For the solar and wind industries in the United States, it has been a long-held dream: to produce energy at a cost equal to conventional sources like coal and natural gas.

That day appears to be dawning.

The cost of providing electricity from wind and solar power plants has plummeted over the last five years, so much so that in some markets renewable generation is now cheaper than coal or natural gas.

Utility executives say the trend has accelerated this year, with several companies signing contracts, known as power purchase agreements, for solar or wind at prices below that of natural gas, especially in the Great Plains and Southwest, where wind and sunlight are abundant.

Those prices were made possible by generous subsidies that could soon diminish or expire, but recent analyses show that even without those subsidies, alternative energies can often compete with traditional sources.

In Texas, Austin Energy signed a deal this spring for 20 years of output from a solar farm at less than 5 cents a kilowatt-hour. In September, the Grand River Dam Authority in Oklahoma announced its approval of a new agreement to buy power from a new wind farm expected to be completed next year. Grand River estimated the deal would save its customers roughly $50 million from the project.

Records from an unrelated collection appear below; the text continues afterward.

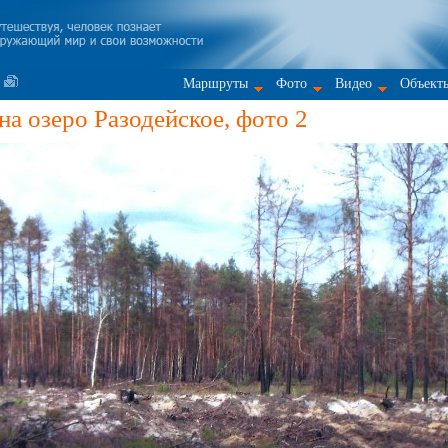
Маршруты
Фото
Видео
Объект
а озеро Разодейское, фото 2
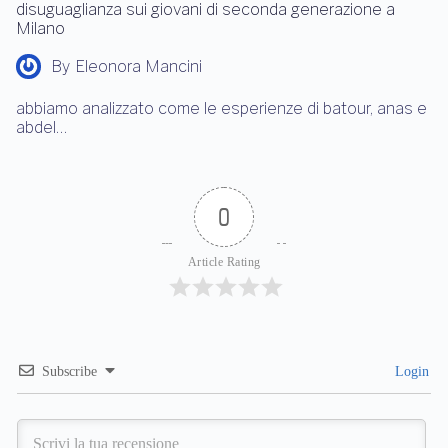
disuguaglianza sui giovani di seconda generazione a
Milano
By
Eleonora Mancini
abbiamo analizzato come le esperienze di batour, anas e
abdel…
0
Article Rating
Subscribe
Login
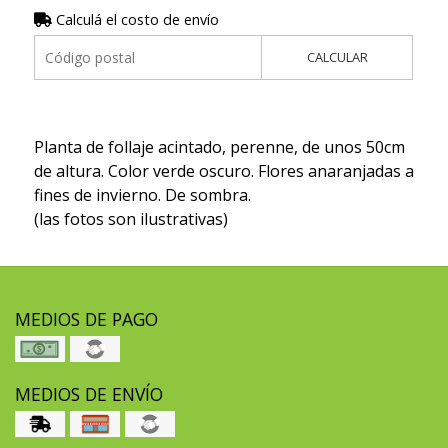
Calculá el costo de envío
CALCULAR
Planta de follaje acintado, perenne, de unos 50cm
de altura. Color verde oscuro. Flores anaranjadas a
fines de invierno. De sombra.
(las fotos son ilustrativas)
MEDIOS DE PAGO
MEDIOS DE ENVÍO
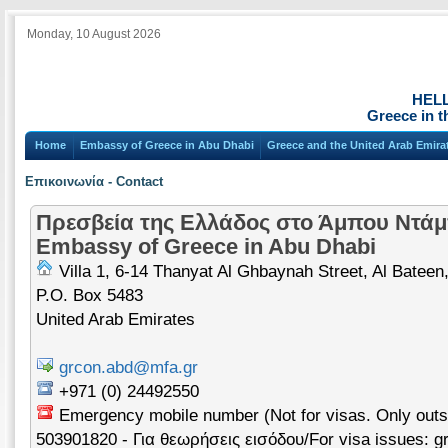
Monday, 10 August 2026
HEL
Greece in t
Home
Embassy of Greece in Abu Dhabi
Greece and the United Arab Emira
Επικοινωνία - Contact
Πρεσβεία της Ελλάδος στο Άμπου Ντάμ
Embassy of Greece in Abu Dhabi
Villa 1, 6-14 Thanyat Al Ghbaynah Street, Al Bateen
P.O. Box 5483
United Arab Emirates
grcon.abd@mfa.gr
+971 (0) 24492550
Emergency mobile number (Not for visas. Only outs
503901820 - Για θεωρήσεις εισόδου/For visa issues: g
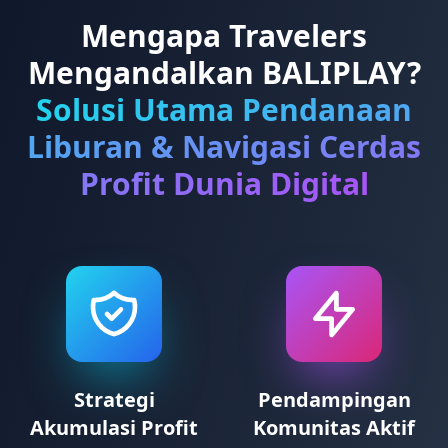
Mengapa Travelers
Mengandalkan BALIPLAY?
Solusi Utama Pendanaan
Liburan & Navigasi Cerdas
Profit Dunia Digital
Strategi
Pendampingan
Akumulasi Profit
Komunitas Aktif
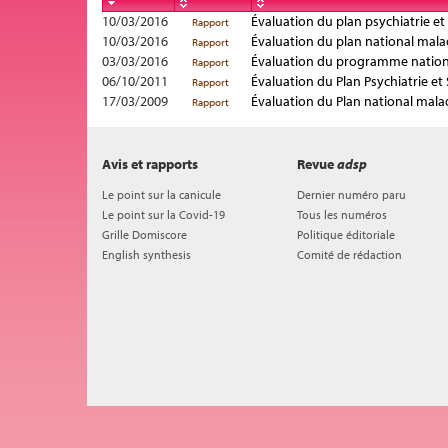
10/03/2016
Évaluation du plan psychiatrie e
Rapport
10/03/2016
Évaluation du plan national malad
Rapport
03/03/2016
Évaluation du programme national
Rapport
06/10/2011
Évaluation du Plan Psychiatrie e
Rapport
17/03/2009
Évaluation du Plan national mala
Rapport
Avis et rapports
Revue
adsp
Le point sur la canicule
Dernier numéro paru
Le point sur la Covid-19
Tous les numéros
Grille Domiscore
Politique éditoriale
English synthesis
Comité de rédaction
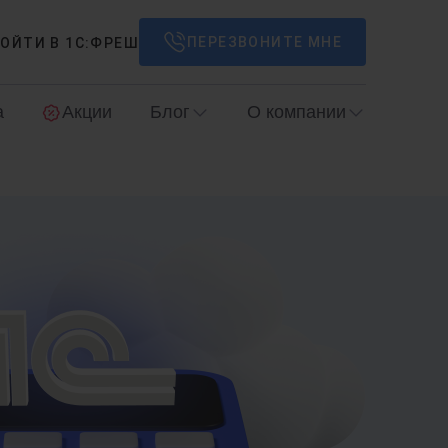
ПЕРЕЗВОНИТЕ МНЕ
ОЙТИ В 1С:ФРЕШ
а
Акции
Блог
О компании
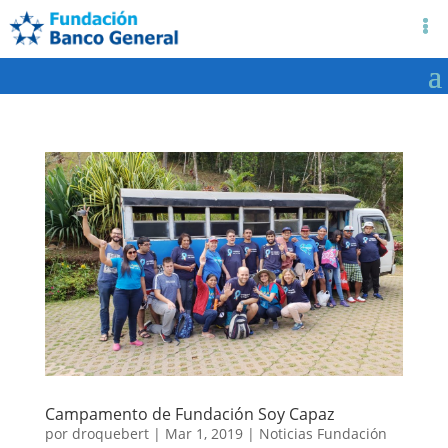
Campamento de Fundación Soy Capaz
por
droquebert
|
Mar 1, 2019
|
Noticias Fundación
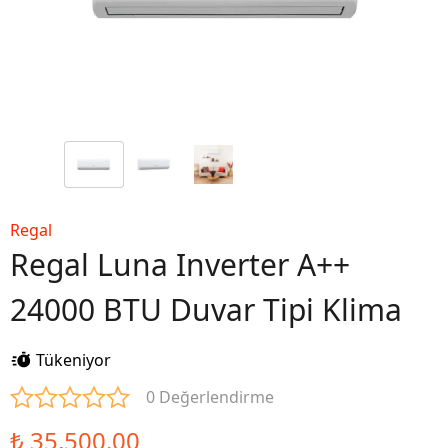
Regal
Regal Luna Inverter A++
24000 BTU Duvar Tipi Klima
Tükeniyor
0 Değerlendirme
₺ 35,500.00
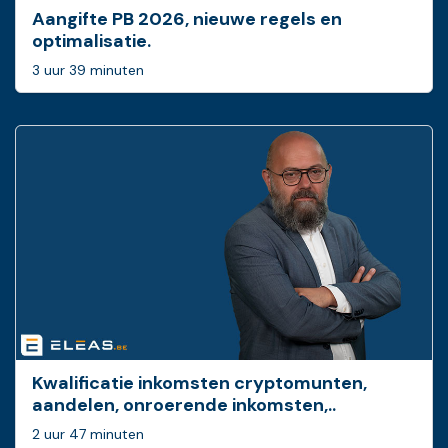
Aangifte PB 2026, nieuwe regels en
optimalisatie.
3 uur 39 minuten
Kwalificatie inkomsten cryptomunten,
aandelen, onroerende inkomsten,..
2 uur 47 minuten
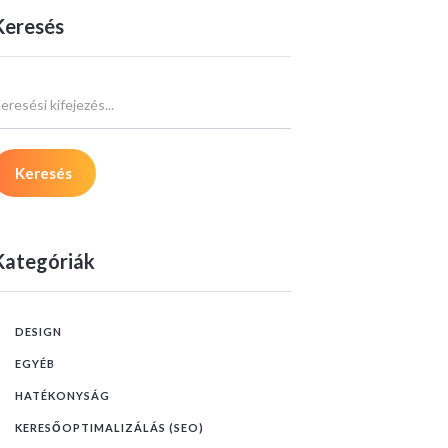
Keresés
Kategóriák
DESIGN
EGYÉB
HATÉKONYSÁG
KERESŐOPTIMALIZÁLÁS (SEO)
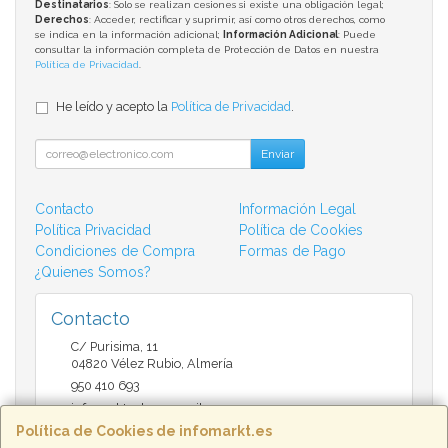
Destinatarios
: Solo se realizan cesiones si existe una obligación legal;
Derechos
: Acceder, rectificar y suprimir, así como otros derechos, como
se indica en la información adicional;
Información Adicional
: Puede
consultar la información completa de Protección de Datos en nuestra
Política de Privacidad
.
He leído y acepto la
Política de Privacidad
.
Enviar
Contacto
Información Legal
Política Privacidad
Política de Cookies
Condiciones de Compra
Formas de Pago
¿Quienes Somos?
Contacto
C/ Purisima, 11
04820
Vélez Rubio
,
Almería
950 410 693
infomarktvelez@gmail.com
Política de Cookies de infomarkt.es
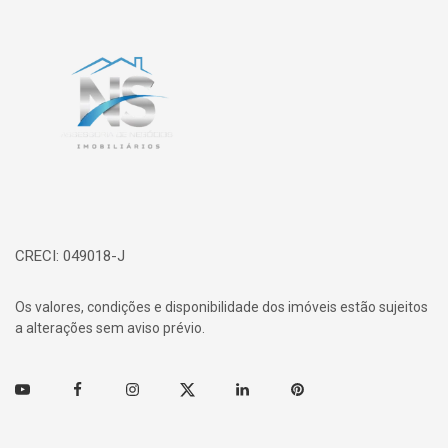
Página inicial
CRECI: 049018-J
Os valores, condições e disponibilidade dos imóveis estão sujeitos
a alterações sem aviso prévio.
Youtube
Facebook
Instagram
Twitter
Linkedin
Pinterest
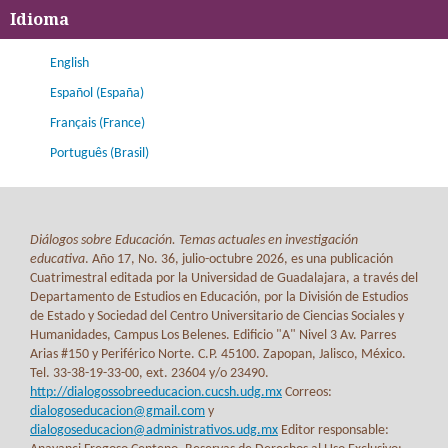
Idioma
English
Español (España)
Français (France)
Português (Brasil)
Diálogos sobre Educación. Temas actuales en investigación
educativa
. Año 17, No. 36, julio-octubre 2026, es una publicación
Cuatrimestral editada por la Universidad de Guadalajara, a través del
Departamento de Estudios en Educación, por la División de Estudios
de Estado y Sociedad del Centro Universitario de Ciencias Sociales y
Humanidades, Campus Los Belenes. Edificio "A" Nivel 3 Av. Parres
Arias #150 y Periférico Norte. C.P. 45100. Zapopan, Jalisco, México.
Tel. 33-38-19-33-00, ext. 23604 y/o 23490.
http://dialogossobreeducacion.cucsh.udg.mx
Correos:
dialogoseducacion@gmail.com
y
dialogoseducacion@administrativos.udg.mx
Editor responsable:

And, also in Oklahoma, American Electric Power ended up tripling the amount of wind power it had originally sought after seeing how low the bids came in last year.

“Wind was on sale — it was a Blue Light Special,” said Jay Godfrey, managing director of renewable energy for the company. He noted that Oklahoma, unlike many states, did not require utilities to buy power from renewable sources.

“We were doing it because it made sense for our ratepayers,” he said.

According to a study by the investment banking firm Lazard, the cost of utility-scale solar energy is as low as 5.6 cents a kilowatt-hour, and wind is as low as 1.4 cents. In comparison, natural gas comes at 6.1 cents a kilowatt-hour on the low end and coal at 6.6 cents. Without subsidies, the firm’s analysis shows, solar costs about 7.2 cents a kilowatt-hour at the low end, with wind at 3.7 cents.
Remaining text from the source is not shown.